Although the parties may have owed each other a fiduciary duty in other respects, there is no basis in this case for an inference that a fiduciary or confidential relationship existed between them with respect to the transaction at issue. It follows that the appellant was not entitled to disregard the plain language of the documents which he was signing. Accord Charles v. Simmons, 215 Ga. 794, 796 (113 SE2d 604) (1960); Thomas v. Eason, 208 Ga. 822, 827 (3) (69 SE2d 729) (1952). None of the remaining cases cited by the appellant can be considered authority for a contrary conclusion. In Cochran v. Murrah, supra, the parties were not business associates. Rather, the plaintiff was a farm laborer who had worked for the defendant for many years, living in a house provided by him and accepting without question whatever wages the defendant determined were due him. An employer-employee relationship was also involved. In Capriulo v. Bankers Life Co., 178 Ga. App. 635 (344 SE2d 430) (1986), where the plaintiff was persuaded by his former boss to leave his existing job and come to work for the employer for whom the former boss now worked. We held that the plaintiff was entitled under the circumstances to rely on assurances made by his former boss to the effect that the new employer's group health insurance plan would cover a pre-existing medical condition from which he was known to suffer. The relationship under consideration in Sutton v. McMillan, 213 Ga. 90 (97 SE2d 139) (1957), was that of brother and sister and was marked by a great disparity in education and business experience. The case of Sanders v. Looney, 247 Ga. 379 (276 SE2d 569) (1981), similarly involved a close blood relationship, as well as application of the principle that "`(E)quity will not permit a person who is or is about to become, an administrator to profit from his transactions with the hiers to their prejudice.' (Emphasis supplied.) (Cit.)" Id. at 381.
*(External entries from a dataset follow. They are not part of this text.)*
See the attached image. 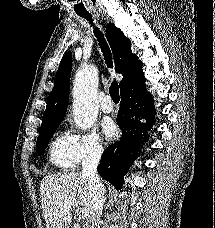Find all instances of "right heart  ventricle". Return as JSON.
Returning a JSON list of instances; mask_svg holds the SVG:
<instances>
[{"mask_svg":"<svg viewBox=\"0 0 215 228\" xmlns=\"http://www.w3.org/2000/svg\"><path fill=\"white\" fill-rule=\"evenodd\" d=\"M51 164L61 170H73L77 166L75 137L68 133L59 134L49 150Z\"/></svg>","mask_w":215,"mask_h":228,"instance_id":"e07e8e85","label":"right heart ventricle"}]
</instances>
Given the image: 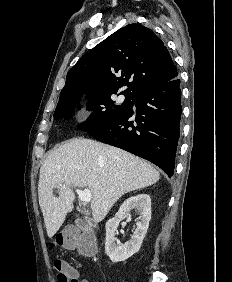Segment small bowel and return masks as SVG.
<instances>
[{
  "mask_svg": "<svg viewBox=\"0 0 232 282\" xmlns=\"http://www.w3.org/2000/svg\"><path fill=\"white\" fill-rule=\"evenodd\" d=\"M72 273H73V276H74L75 279H76V282H90L89 280H87V279H85V278H80L78 271L75 270L74 268H73V270H72Z\"/></svg>",
  "mask_w": 232,
  "mask_h": 282,
  "instance_id": "small-bowel-1",
  "label": "small bowel"
}]
</instances>
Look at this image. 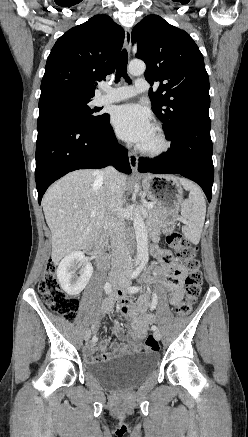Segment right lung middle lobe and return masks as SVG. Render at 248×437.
Wrapping results in <instances>:
<instances>
[{
	"label": "right lung middle lobe",
	"instance_id": "dd1d6c3e",
	"mask_svg": "<svg viewBox=\"0 0 248 437\" xmlns=\"http://www.w3.org/2000/svg\"><path fill=\"white\" fill-rule=\"evenodd\" d=\"M91 98H84L65 92H52L39 99V114L55 112L70 116L83 124L95 125L109 120V115H98L100 108L91 109Z\"/></svg>",
	"mask_w": 248,
	"mask_h": 437
}]
</instances>
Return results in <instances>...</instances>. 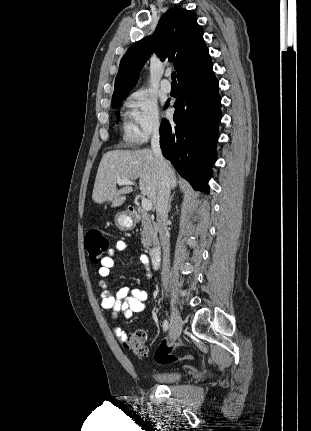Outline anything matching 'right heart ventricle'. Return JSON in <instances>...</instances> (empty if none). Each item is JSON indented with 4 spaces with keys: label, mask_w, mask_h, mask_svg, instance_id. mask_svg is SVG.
<instances>
[{
    "label": "right heart ventricle",
    "mask_w": 311,
    "mask_h": 431,
    "mask_svg": "<svg viewBox=\"0 0 311 431\" xmlns=\"http://www.w3.org/2000/svg\"><path fill=\"white\" fill-rule=\"evenodd\" d=\"M121 138L125 144H131L137 141L135 127L126 117L122 118Z\"/></svg>",
    "instance_id": "e07e8e85"
}]
</instances>
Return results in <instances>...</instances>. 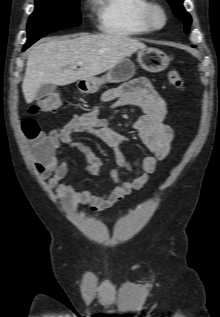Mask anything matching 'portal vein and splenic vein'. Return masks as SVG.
I'll return each instance as SVG.
<instances>
[{
	"instance_id": "1",
	"label": "portal vein and splenic vein",
	"mask_w": 220,
	"mask_h": 317,
	"mask_svg": "<svg viewBox=\"0 0 220 317\" xmlns=\"http://www.w3.org/2000/svg\"><path fill=\"white\" fill-rule=\"evenodd\" d=\"M78 66H83V63H82V62H79V63H77L74 67L76 68V67H78Z\"/></svg>"
}]
</instances>
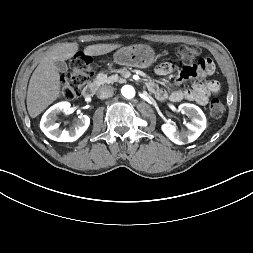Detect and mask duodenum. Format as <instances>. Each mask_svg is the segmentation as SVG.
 <instances>
[{"label": "duodenum", "instance_id": "410a0bca", "mask_svg": "<svg viewBox=\"0 0 253 253\" xmlns=\"http://www.w3.org/2000/svg\"><path fill=\"white\" fill-rule=\"evenodd\" d=\"M99 85H100L99 80H95V81H92L89 84H87L83 90L84 97L85 98L93 97L96 94Z\"/></svg>", "mask_w": 253, "mask_h": 253}]
</instances>
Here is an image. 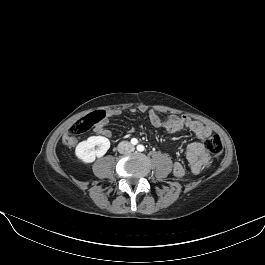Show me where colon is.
Returning <instances> with one entry per match:
<instances>
[{"instance_id": "colon-1", "label": "colon", "mask_w": 265, "mask_h": 265, "mask_svg": "<svg viewBox=\"0 0 265 265\" xmlns=\"http://www.w3.org/2000/svg\"><path fill=\"white\" fill-rule=\"evenodd\" d=\"M104 117L105 114L101 110L93 111L81 117L69 128L63 139L64 143L68 146H73L79 136L96 126ZM204 144L205 148L212 156L220 157L223 154V143L218 135L207 137Z\"/></svg>"}]
</instances>
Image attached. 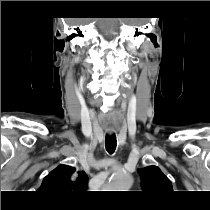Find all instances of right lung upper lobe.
<instances>
[{"label":"right lung upper lobe","mask_w":210,"mask_h":210,"mask_svg":"<svg viewBox=\"0 0 210 210\" xmlns=\"http://www.w3.org/2000/svg\"><path fill=\"white\" fill-rule=\"evenodd\" d=\"M75 168L59 165L43 180L39 191L57 201H68L87 189L88 176L80 172L75 180L71 179Z\"/></svg>","instance_id":"cb5924a9"}]
</instances>
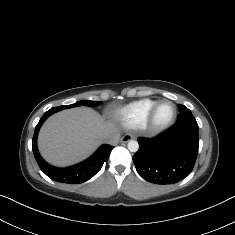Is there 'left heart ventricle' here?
I'll return each instance as SVG.
<instances>
[{"mask_svg":"<svg viewBox=\"0 0 235 235\" xmlns=\"http://www.w3.org/2000/svg\"><path fill=\"white\" fill-rule=\"evenodd\" d=\"M175 113V108L171 102L162 103L156 112V122L165 124L172 119Z\"/></svg>","mask_w":235,"mask_h":235,"instance_id":"1","label":"left heart ventricle"}]
</instances>
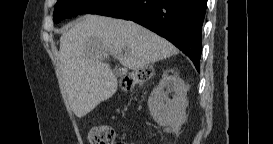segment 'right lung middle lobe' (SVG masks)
Masks as SVG:
<instances>
[{"instance_id":"right-lung-middle-lobe-1","label":"right lung middle lobe","mask_w":273,"mask_h":144,"mask_svg":"<svg viewBox=\"0 0 273 144\" xmlns=\"http://www.w3.org/2000/svg\"><path fill=\"white\" fill-rule=\"evenodd\" d=\"M109 0H58L55 5L53 19L59 23L65 18L94 11Z\"/></svg>"}]
</instances>
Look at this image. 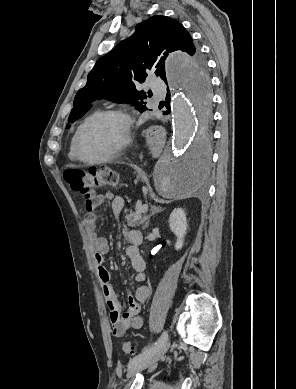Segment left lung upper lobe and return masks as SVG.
<instances>
[{
	"mask_svg": "<svg viewBox=\"0 0 296 389\" xmlns=\"http://www.w3.org/2000/svg\"><path fill=\"white\" fill-rule=\"evenodd\" d=\"M176 50L191 56L190 81L207 95L206 62L190 34L177 20L152 16L137 24L129 38L96 62L88 74L87 84L75 96L68 121L74 122L83 116L89 110L88 105L98 98L132 103L140 112L148 110L143 102L147 95L138 91L136 84L144 82L149 71L167 83L169 76L165 71V59Z\"/></svg>",
	"mask_w": 296,
	"mask_h": 389,
	"instance_id": "1",
	"label": "left lung upper lobe"
}]
</instances>
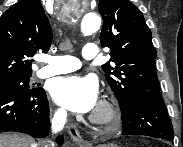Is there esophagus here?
I'll list each match as a JSON object with an SVG mask.
<instances>
[{
	"label": "esophagus",
	"mask_w": 183,
	"mask_h": 147,
	"mask_svg": "<svg viewBox=\"0 0 183 147\" xmlns=\"http://www.w3.org/2000/svg\"><path fill=\"white\" fill-rule=\"evenodd\" d=\"M66 128L68 130L69 135L76 144L80 146H87V142L84 141L83 138L81 137L76 124L70 123L66 126Z\"/></svg>",
	"instance_id": "34e87169"
}]
</instances>
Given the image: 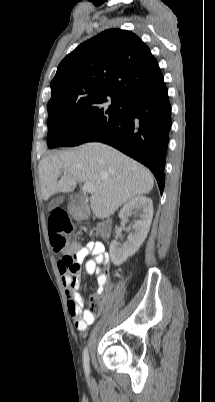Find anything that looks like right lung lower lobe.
I'll list each match as a JSON object with an SVG mask.
<instances>
[{"mask_svg":"<svg viewBox=\"0 0 215 402\" xmlns=\"http://www.w3.org/2000/svg\"><path fill=\"white\" fill-rule=\"evenodd\" d=\"M171 124V104L163 86L130 97L124 113L114 123L84 142L109 144L141 162L153 172L162 193Z\"/></svg>","mask_w":215,"mask_h":402,"instance_id":"obj_1","label":"right lung lower lobe"}]
</instances>
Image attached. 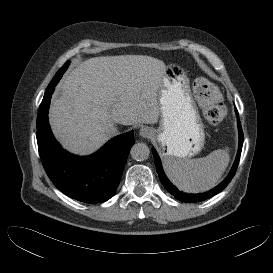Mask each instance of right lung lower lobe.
<instances>
[{"label": "right lung lower lobe", "instance_id": "1", "mask_svg": "<svg viewBox=\"0 0 273 273\" xmlns=\"http://www.w3.org/2000/svg\"><path fill=\"white\" fill-rule=\"evenodd\" d=\"M55 87L47 90L37 116V143L43 167L65 195L85 203L110 199L119 184L126 159L134 144L133 131L111 139L93 155L79 157L62 149L55 140L48 111Z\"/></svg>", "mask_w": 273, "mask_h": 273}]
</instances>
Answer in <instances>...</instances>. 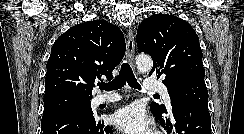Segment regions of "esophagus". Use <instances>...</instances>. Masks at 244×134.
<instances>
[{
  "instance_id": "1",
  "label": "esophagus",
  "mask_w": 244,
  "mask_h": 134,
  "mask_svg": "<svg viewBox=\"0 0 244 134\" xmlns=\"http://www.w3.org/2000/svg\"><path fill=\"white\" fill-rule=\"evenodd\" d=\"M127 53L126 57L131 66L133 65L134 55H135V41H134V34L131 29L127 30Z\"/></svg>"
}]
</instances>
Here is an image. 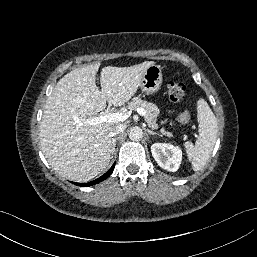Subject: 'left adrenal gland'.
I'll use <instances>...</instances> for the list:
<instances>
[{"label": "left adrenal gland", "mask_w": 257, "mask_h": 257, "mask_svg": "<svg viewBox=\"0 0 257 257\" xmlns=\"http://www.w3.org/2000/svg\"><path fill=\"white\" fill-rule=\"evenodd\" d=\"M147 132H148L150 135H159V136H161L159 133L153 132V131H151L150 129H147Z\"/></svg>", "instance_id": "obj_1"}]
</instances>
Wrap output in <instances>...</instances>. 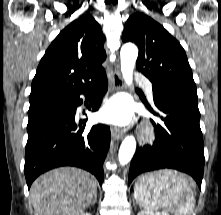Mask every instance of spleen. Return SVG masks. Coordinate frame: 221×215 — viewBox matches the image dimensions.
<instances>
[{
  "instance_id": "1",
  "label": "spleen",
  "mask_w": 221,
  "mask_h": 215,
  "mask_svg": "<svg viewBox=\"0 0 221 215\" xmlns=\"http://www.w3.org/2000/svg\"><path fill=\"white\" fill-rule=\"evenodd\" d=\"M194 187L191 178L168 170L156 181L151 175L140 176L135 182L134 197L147 211L163 208L174 215H191L195 207Z\"/></svg>"
}]
</instances>
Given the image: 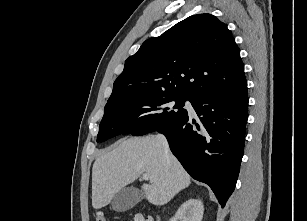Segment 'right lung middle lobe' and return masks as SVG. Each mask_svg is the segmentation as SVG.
<instances>
[{"instance_id":"1","label":"right lung middle lobe","mask_w":307,"mask_h":221,"mask_svg":"<svg viewBox=\"0 0 307 221\" xmlns=\"http://www.w3.org/2000/svg\"><path fill=\"white\" fill-rule=\"evenodd\" d=\"M185 101L172 94L145 93L106 104L97 142L120 134L140 136L175 124L188 115Z\"/></svg>"}]
</instances>
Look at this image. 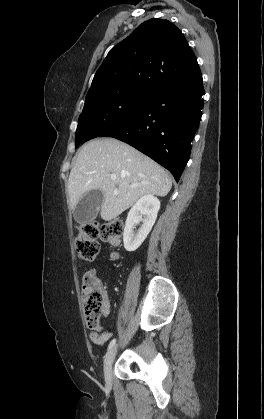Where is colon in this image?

*205 3. The appellant's contention that he did not understand the legal effect of the documents which he signed is, in any event, refuted by undisputed evidence that after signing the closing documents, but prior to his default on the promissory note, he contracted to sell the shares of stock in question to the corporations' remaining shareholder, pursuant to a written agreement in which he claimed unequivocally to be the owner of the shares. The evidence in this case thus affords no basis upon which the appellant can escape his obligation under the note and stock purchase agreement, with the result that the trial court did not err in granting the appellee's motion for summary judgment.

Judgment affirmed. Birdsong and Beasley, JJ., concur.